If a picture appears in the records below, drop it, and reproduce everything else exactly.
Segment Open
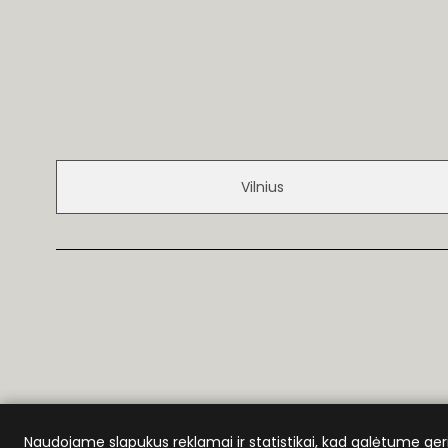
Vilnius
Naudojame slapukus reklamai ir statistikai, kad galėtume ger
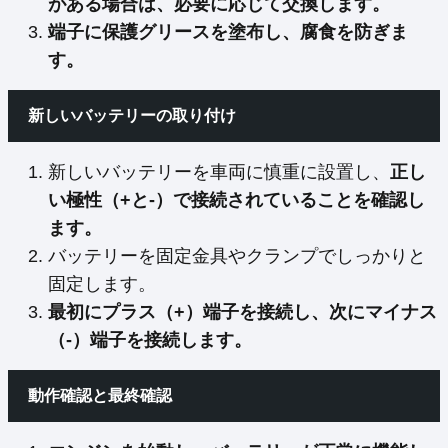
がある場合は、必要に応じて交換します。
端子に保護グリースを塗布し、腐食を防ぎま
す。
新しいバッテリーの取り付け
新しいバッテリーを車両に慎重に設置し、
正し
い極性（+と-）で接続されていることを確認し
ます。
バッテリーを固定金具やクランプでしっかりと
固定します。
最初にプラス（+）端子を接続し、次にマイナス
（-）端子を接続します。
動作確認と最終確認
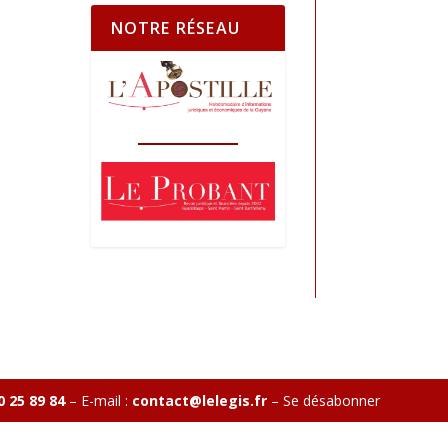
NOTRE RÉSEAU
0 25 89 84
– E-mail :
contact@lelegis.fr
–
Se désabonner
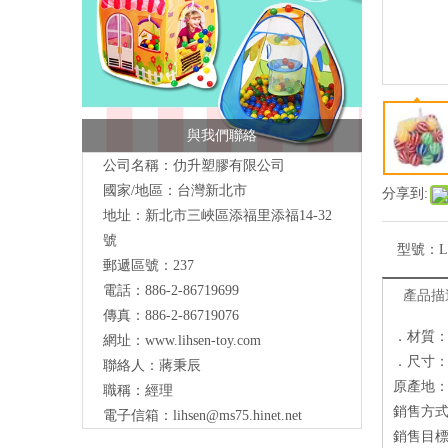
與我們聯絡
公司名稱：仂升塑膠有限公司
國家/地區：台灣新北市
分享到:
地址：新北市三峽區添福里添福14-32
號
型號：
L
郵遞區號：237
電話：886-2-86719699
產品描
傳真：886-2-86719076
．材質
網址：
www.lihsen-toy.com
．尺寸：7 
聯絡人：蔣秉辰
原產地
職稱：經理
銷售方
電子信箱：
lihsen@ms75.hinet.net
銷售目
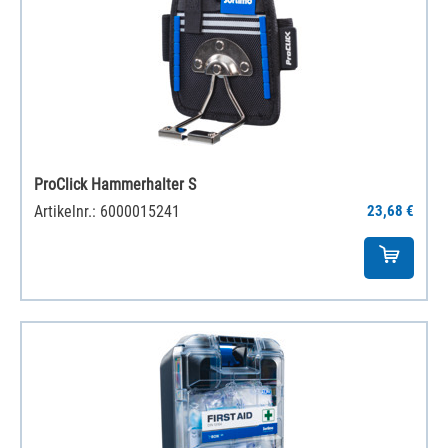
ProClick Hammerhalter S
Artikelnr.: 6000015241
23,68 €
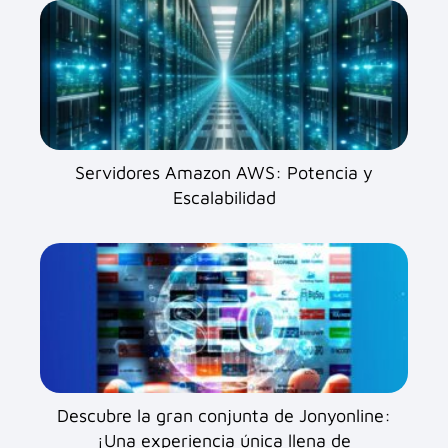
Servidores Amazon AWS: Potencia y
Escalabilidad
Descubre la gran conjunta de Jonyonline:
¡Una experiencia única llena de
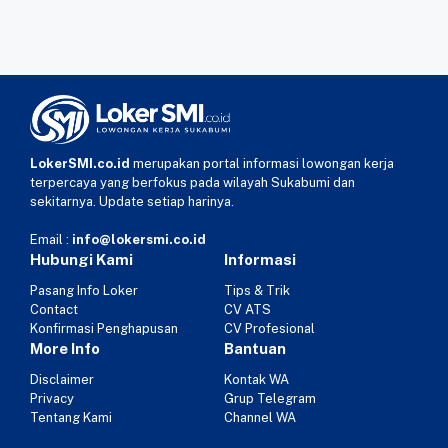
LokerSMI.co.id
merupakan portal informasi lowongan kerja
terpercaya yang berfokus pada wilayah Sukabumi dan
sekitarnya. Update setiap harinya.
Email :
info@lokersmi.co.id
Hubungi Kami
Informasi
Pasang Info Loker
Tips & Trik
Contact
CV ATS
Konfirmasi Penghapusan
CV Profesional
More Info
Bantuan
Disclaimer
Kontak WA
Privacy
Grup Telegram
Tentang Kami
Channel WA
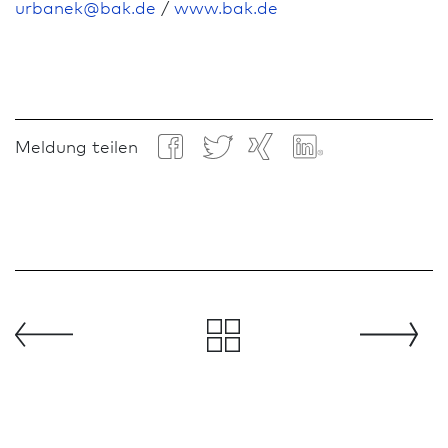
urbanek
@
bak.de
/
www.bak.de
Meldung teilen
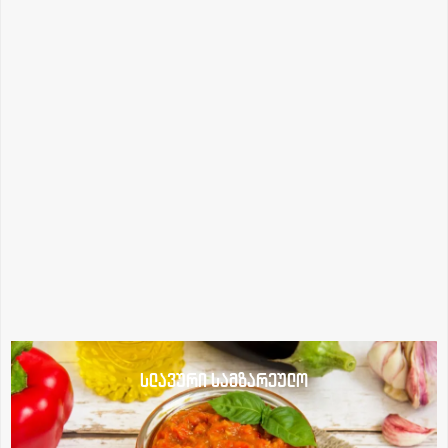
სლავური სამზარეულო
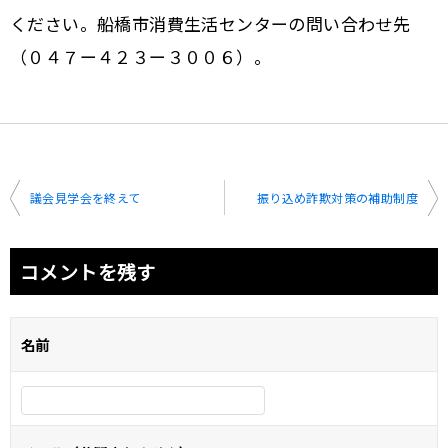
ください。船橋市消費生活センターの問い合わせ先
（０４７ー４２３ー３００６）。
投
議会見学会を終えて
振り込め詐欺対策の補助制度
稿
ナ
コメントを残す
ビ
ゲ
名前
ー
シ
ョ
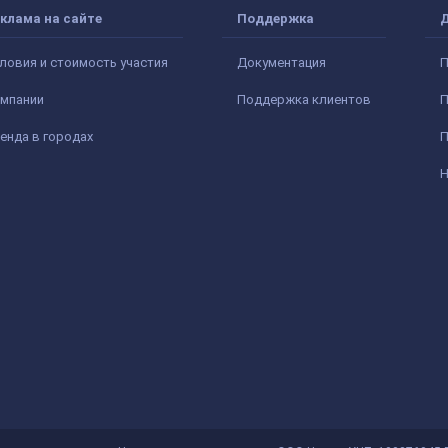
клама на сайте
Поддержка
ловия и стоимость участия
Документация
П
мпании
Поддержка клиентов
П
енда в городах
П
Н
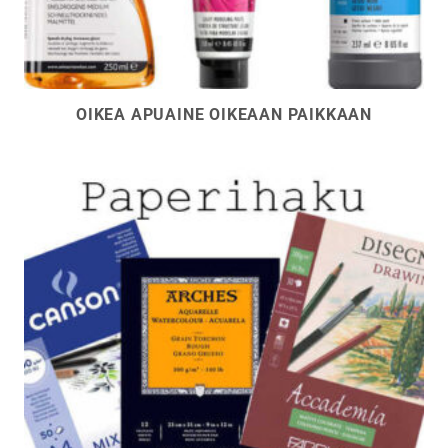
OIKEA APUAINE OIKEAAN PAIKKAAN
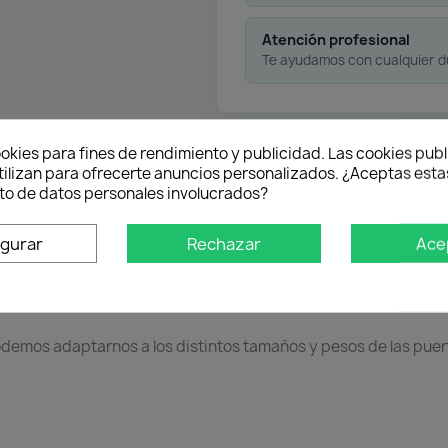
Atención profesional
Te ayudamos con cualquier 
okies para fines de rendimiento y publicidad. Las cookies publ
oducto
Descargas
tilizan para ofrecerte anuncios personalizados. ¿Aceptas estas
o de datos personales involucrados?
igurar
Rechazar
Ace
proceso de fabricación, se consigue un movimiento ágil y sin re
odemos adaptarnos a los distintos tamaños y pesos de las puer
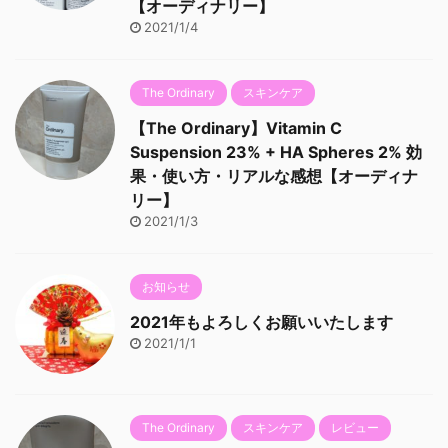
【オーディナリー】
2021/1/4
The Ordinary
スキンケア
【The Ordinary】Vitamin C
Suspension 23% + HA Spheres 2% 効
果・使い方・リアルな感想【オーディナ
リー】
2021/1/3
お知らせ
2021年もよろしくお願いいたします
2021/1/1
The Ordinary
スキンケア
レビュー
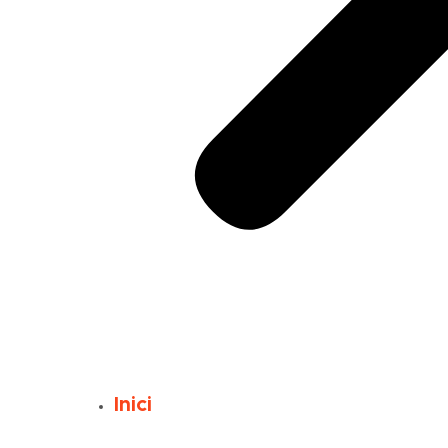
Inici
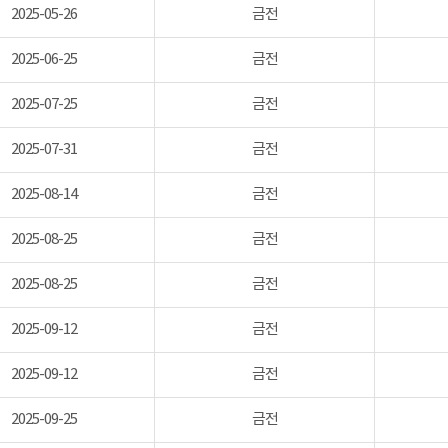
2025-05-26
금전
2025-06-25
금전
2025-07-25
금전
2025-07-31
금전
2025-08-14
금전
2025-08-25
금전
2025-08-25
금전
2025-09-12
금전
2025-09-12
금전
2025-09-25
금전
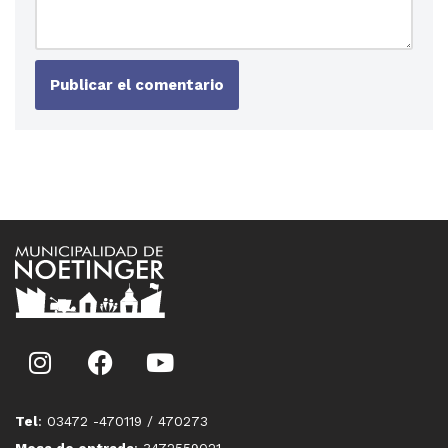
Tel
: 03472 -470119 / 470273
Mesa de entrada
: 3472559021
Segment Closed
> Reply to the task:
Vilnius
Naudojame slapukus reklamai ir statistikai, kad galėtume ger
がある場合は、必要に応じて交換します。
端子に保護グリースを塗布し、腐食を防ぎま
す。
新しいバッテリーの取り付け
新しいバッテリーを車両に慎重に設置し、
正し
い極性（+と-）で接続されていることを確認し
ます。
バッテリーを固定金具やクランプでしっかりと
固定します。
最初にプラス（+）端子を接続し、次にマイナス
（-）端子を接続します。
動作確認と最終確認
NOTRE RÉSEAU
0 25 89 84
– E-mail :
contact@lelegis.fr
–
Se désabonner
與我們聯絡
公司名稱：仂升塑膠有限公司
國家/地區：台灣新北市
分享到:
地址：新北市三峽區添福里添福14-32
號
型號：
L
郵遞區號：237
電話：886-2-86719699
產品描
傳真：886-2-86719076
．材質
網址：
www.lihsen-toy.com
．尺寸：7 
聯絡人：蔣秉辰
原產地
職稱：經理
銷售方
電子信箱：
lihsen@ms75.hinet.net
銷售目
ProClick Hammerhalter S
Artikelnr.: 6000015241
23,68 €
Servidores Amazon AWS: Potencia y
Escalabilidad
Descubre la gran conjunta de Jonyonline:
¡Una experiencia única llena de
LokerSMI.co.id
merupakan portal informasi lowongan kerja
terpercaya yang berfokus pada wilayah Sukabumi dan
sekitarnya. Update setiap harinya.
Email :
info@lokersmi.co.id
Hubungi Kami
Informasi
Pasang Info Loker
Tips & Trik
Contact
CV ATS
Konfirmasi Penghapusan
CV Profesional
More Info
Bantuan
Disclaimer
Kontak WA
Privacy
Grup Telegram
Tentang Kami
Channel WA
urbanek
@
bak.de
/
www.bak.de
Meldung teilen
სლავური სამზარეულო
ください。船橋市消費生活センターの問い合わせ先
（０４７ー４２３ー３００６）。
投
議会見学会を終えて
振り込め詐欺対策の補助制度
稿
ナ
コメントを残す
ビ
ゲ
名前
ー
シ
ョ
клама на сайте
Поддержка
ловия и стоимость участия
Документация
П
мпании
Поддержка клиентов
П
енда в городах
П
Н
OIKEA APUAINE OIKEAAN PAIKKAAN
Atención profesional
Te ayudamos con cualquier 
okies para fines de rendimiento y publicidad. Las cookies publ
oducto
Descargas
tilizan para ofrecerte anuncios personalizados. ¿Aceptas estas
o de datos personales involucrados?
igurar
Rechazar
Ace
proceso de fabricación, se consigue un movimiento ágil y sin re
odemos adaptarnos a los distintos tamaños y pesos de las puer
【オーディナリー】
2021/1/4
The Ordinary
スキンケア
【The Ordinary】Vitamin C
Suspension 23% + HA Spheres 2% 効
果・使い方・リアルな感想【オーディナ
リー】
2021/1/3
お知らせ
2021年もよろしくお願いいたします
2021/1/1
The Ordinary
スキンケア
レビュー
Inici
2025-05-26
금전
2025-06-25
금전
2025-07-25
금전
2025-07-31
금전
2025-08-14
금전
2025-08-25
금전
2025-08-25
금전
2025-09-12
금전
2025-09-12
금전
2025-09-25
금전
Tel
: 03472 -470119 / 470273
Mesa de entrada
: 3472559021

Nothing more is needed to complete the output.